I have another appointment at the hospital tomorrow afternoon to see the cardiologist as a follow up to last week’s Exercise Tolerance Test and to check how the new meds are working. I am quite sure they are helping as the fainting has eased (fingers crossed!!). I think I’m copying quite well. Let’s hope the doctors see it that way too.

Thanks as always for taking the time to read my story. 

Charlotte xxx

Exercise Tolerance Test

Yesterday I attended my local hospital for a further test investigating my fainting episodes. I am due to see the cardiologist again on the 17th September to follow up on all the other tests and to see how I’m getting on with the new medication. 
An exercise tolerance test involves a complex investigation of the heart and looks at how your body tolerates exercise. The test starts by walking slowly on a treadmill. Gradually the gradient and speed increases until you are running at a 45 degree angle. All of this is carried out while you are connected to an ecg and blood pressure machine. Unfortunately, I only lasted around 12 minutes instead of the 20 minutes planned. 

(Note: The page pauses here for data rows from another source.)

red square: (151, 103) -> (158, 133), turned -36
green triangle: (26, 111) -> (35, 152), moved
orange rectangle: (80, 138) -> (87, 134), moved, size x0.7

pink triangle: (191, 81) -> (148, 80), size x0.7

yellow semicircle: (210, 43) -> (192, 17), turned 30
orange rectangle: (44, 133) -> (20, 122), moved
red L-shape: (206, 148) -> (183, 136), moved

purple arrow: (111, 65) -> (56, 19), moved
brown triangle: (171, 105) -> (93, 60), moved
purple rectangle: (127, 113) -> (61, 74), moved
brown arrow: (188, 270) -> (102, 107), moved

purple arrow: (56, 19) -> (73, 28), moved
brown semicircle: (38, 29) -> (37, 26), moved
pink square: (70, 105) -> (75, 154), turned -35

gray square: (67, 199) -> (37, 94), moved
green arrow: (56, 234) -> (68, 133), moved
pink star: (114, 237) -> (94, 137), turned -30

During the test I felt quite dizzy from the start. Once I was running at the full pace I began to feel tight chest pain and faint. Unfortunately, I ended up fainting and having a violent non epileptic seizure. I was put into recovery position and given oxygen. Then I was sent to the A&E department for 15 minute observations. Finally, after 3 hours they agreed that I was stable enough to be discharged (Thank goodness!).

Although the ordeal yesterday was very unpleasant it is in fact a good thing that the doctor and the physiologist had a chance to record all the information during my faint and seizure. The more information they can gather the better! 

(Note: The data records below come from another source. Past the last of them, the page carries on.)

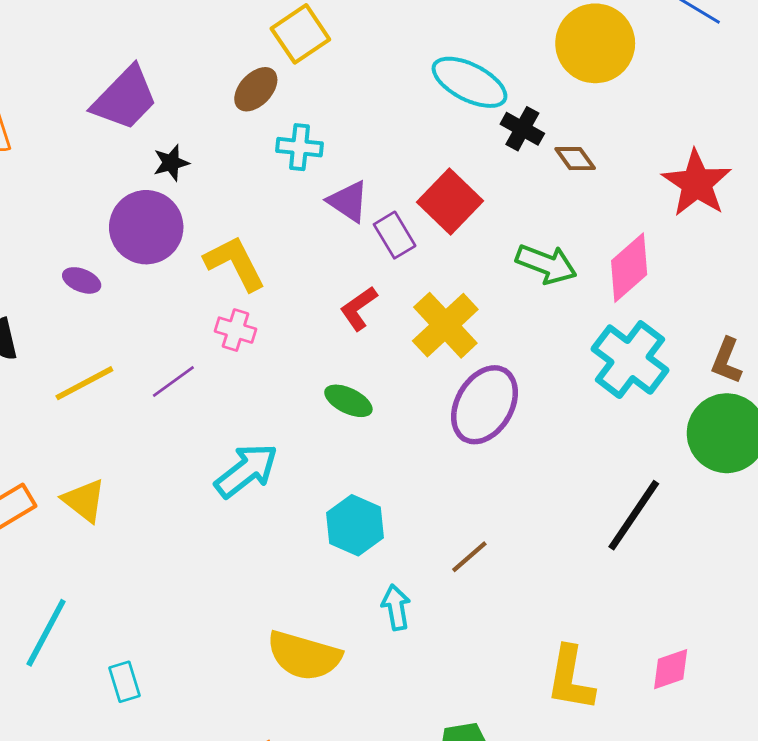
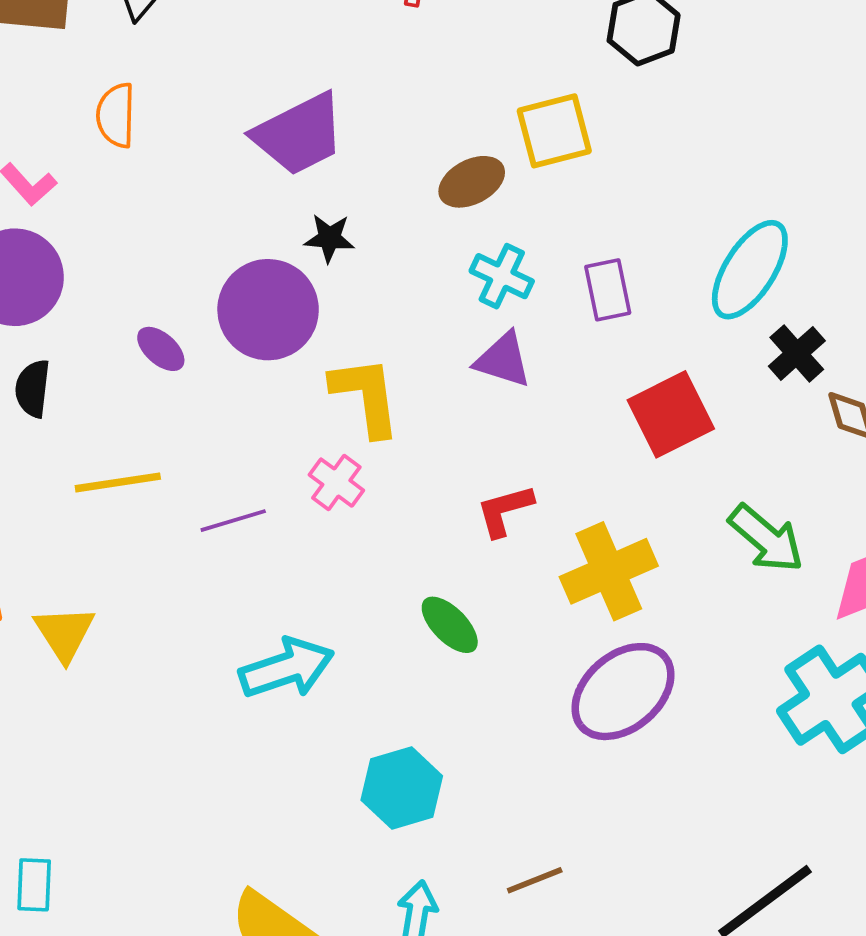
cyan ellipse: (469, 82) -> (750, 270), turned 76
purple triangle: (348, 201) -> (503, 360), moved, turned -36
purple rectangle: (395, 235) -> (608, 290), moved

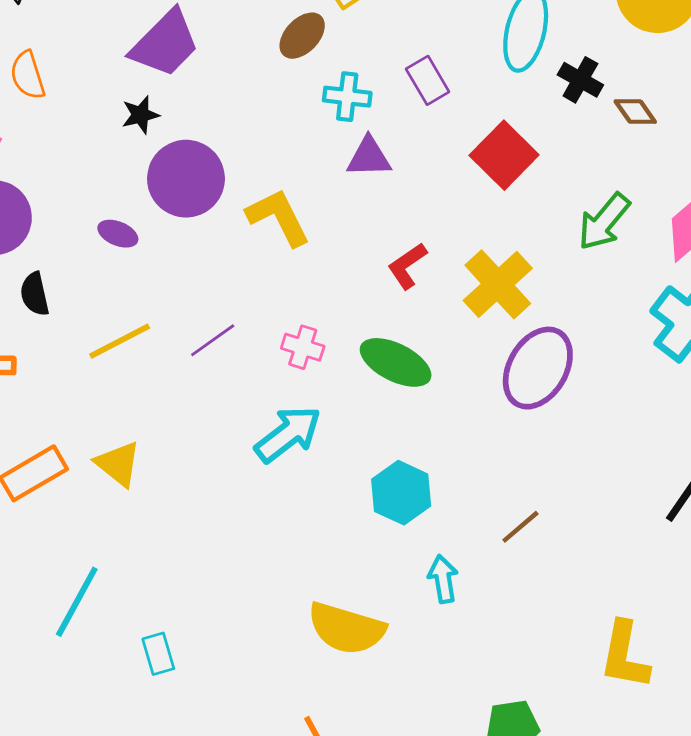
black star: (329, 238) -> (140, 115), moved
pink cross: (336, 483) -> (303, 347), moved
green arrow: (766, 538) -> (604, 222), turned 108
green ellipse: (450, 625) -> (396, 362), size x1.4

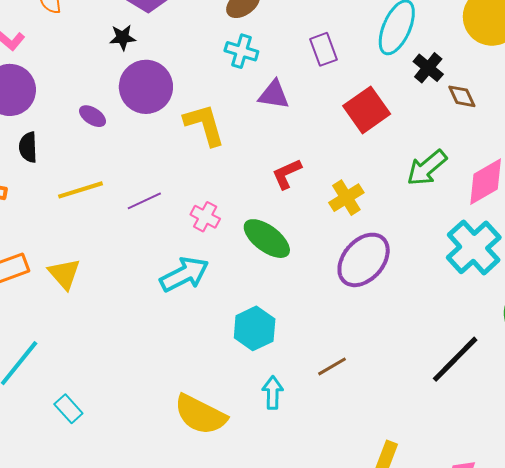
cyan cross: (347, 97) -> (241, 51), moved
yellow cross: (498, 284) -> (346, 198), size x0.7
cyan rectangle: (158, 654) -> (68, 409), turned -36

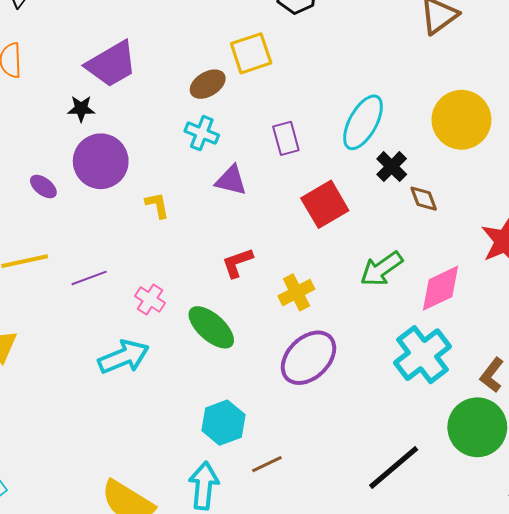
yellow L-shape: (204, 125) -> (157, 205), size x0.6
cyan hexagon: (255, 328) -> (223, 423), moved
cyan arrow: (273, 393) -> (204, 486), size x1.4

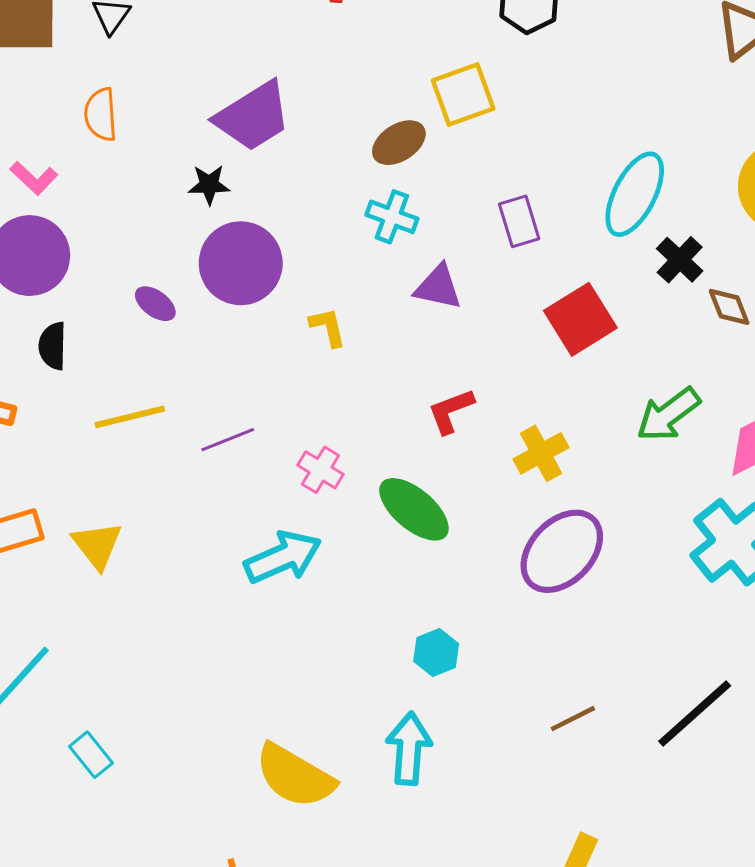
cyan hexagon: (223, 423) -> (436, 653), size x0.7
brown line: (267, 464) -> (573, 719), moved

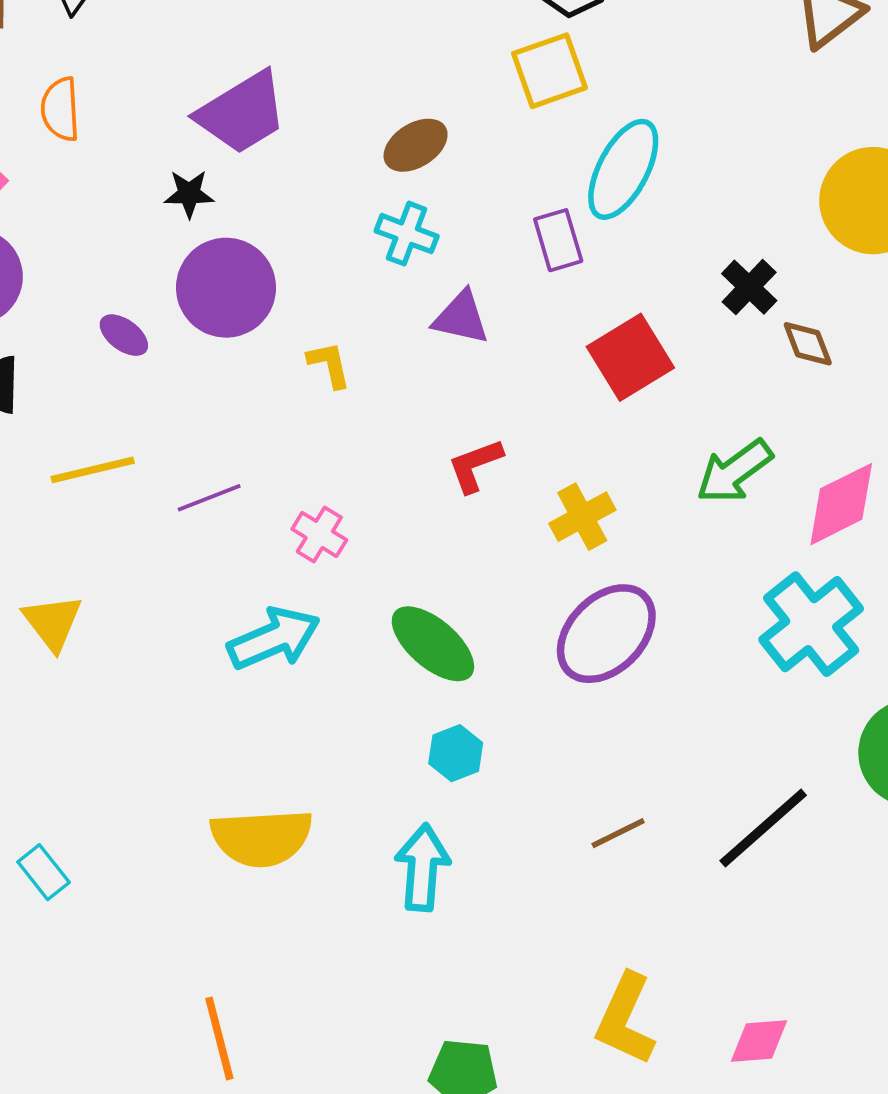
yellow square: (463, 94) -> (550, 71), moved
cyan ellipse: (635, 194) -> (623, 169), moved
green ellipse: (414, 509) -> (433, 644), moved
yellow semicircle: (295, 776) -> (262, 838), moved, turned -34

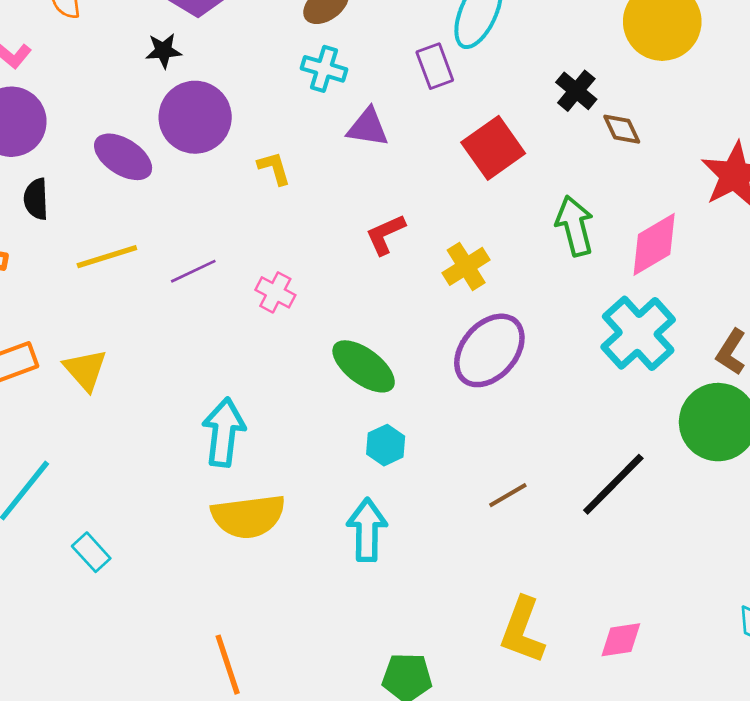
purple ellipse: (124, 335) -> (123, 157), size x1.6
green arrow: (734, 471) -> (575, 226), turned 116
cyan arrow: (274, 638) -> (224, 432), moved, turned -56

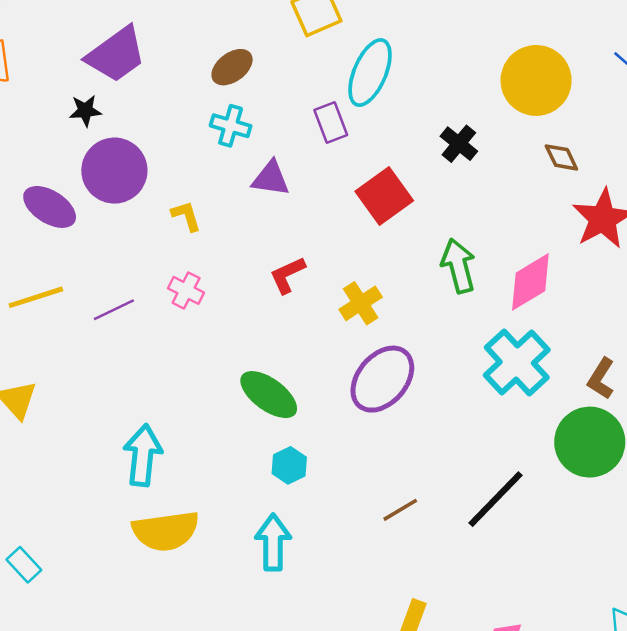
brown diamond: (622, 129) -> (561, 157), moved
pink cross: (275, 292) -> (186, 290), moved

It has been a very successful but exhausting first week at school. I think the fact that I was feeling so fatigued and then I had to run probably resulted in the seizure that followed the faint. So far I have managed my new teaching responsibilities without any problems. Fingers crossed with the ‘rest’ (working from home, planning and marking) days I should manage to make it through the next 6 weeks.

One thing that I noted yesterday was the impact my seizures have on a person when they see them for the first time. The physiologist who was carrying out the test said that it was quite a horrible thing to experience. This made me think about my children. It must be horrible for them to see their mum in such a state. They are so strong and so brave. Despite everything that is thrown at them they continue to show such great resilience. Proud is an understatement! 

I will try to update every few days but for now I’m looking forward to a lovely,  restful weekend! 

Thanks for taking the time to read my story. 

Charlotte xxx

Migraine awareness week. 

You are not alone. 

It’s been a busy but exciting week. I am excited to introduce my readers to FND Action. They are a non profit organisation that aims to raise awareness of Functional Neurological Disorder. I was lucky enough to be asked to share my blog on their website! Here’s a link to the website. It is fantastic and really explains the illness in detail. 

Home – Default

As a person living with a chronic illness it is always a good feeling to find others who can understand what you are going through. Even those closest to me can never truly understand what it is like. A fellow sufferer will know what a challenge each day can be. They will know the pain and the loneliness you feel even with people surrounding you. 

I really would like to help others. If it helps to speak to someone who understands how hard it can be then please feel free to ask me questions. As I said in my blog earlier this week, please never give up. Life is a challenge that can  accomplished even with the biggest hurdles. 

Thank you as always for taking the time to read my story.